─── SUPPLIED DATA
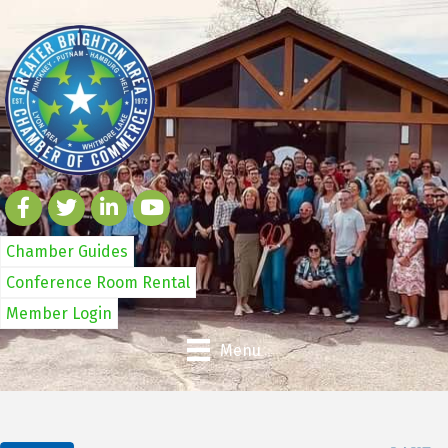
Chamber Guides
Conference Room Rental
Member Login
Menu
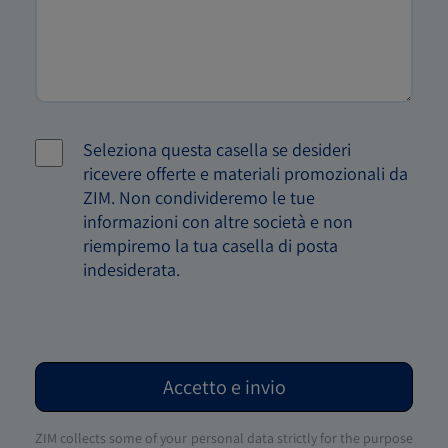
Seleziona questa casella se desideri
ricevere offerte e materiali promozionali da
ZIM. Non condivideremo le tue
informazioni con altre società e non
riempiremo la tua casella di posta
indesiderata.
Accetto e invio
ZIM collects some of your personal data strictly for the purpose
──────
● TASK TO COMPLETE: Print the records above again exactly. Leave out the images.

● WRITTEN RESPONSE:
Chamber Guides
Conference Room Rental
Member Login
Menu
Seleziona questa casella se desideri
ricevere offerte e materiali promozionali da
ZIM. Non condivideremo le tue
informazioni con altre società e non
riempiremo la tua casella di posta
indesiderata.
Accetto e invio
ZIM collects some of your personal data strictly for the purpose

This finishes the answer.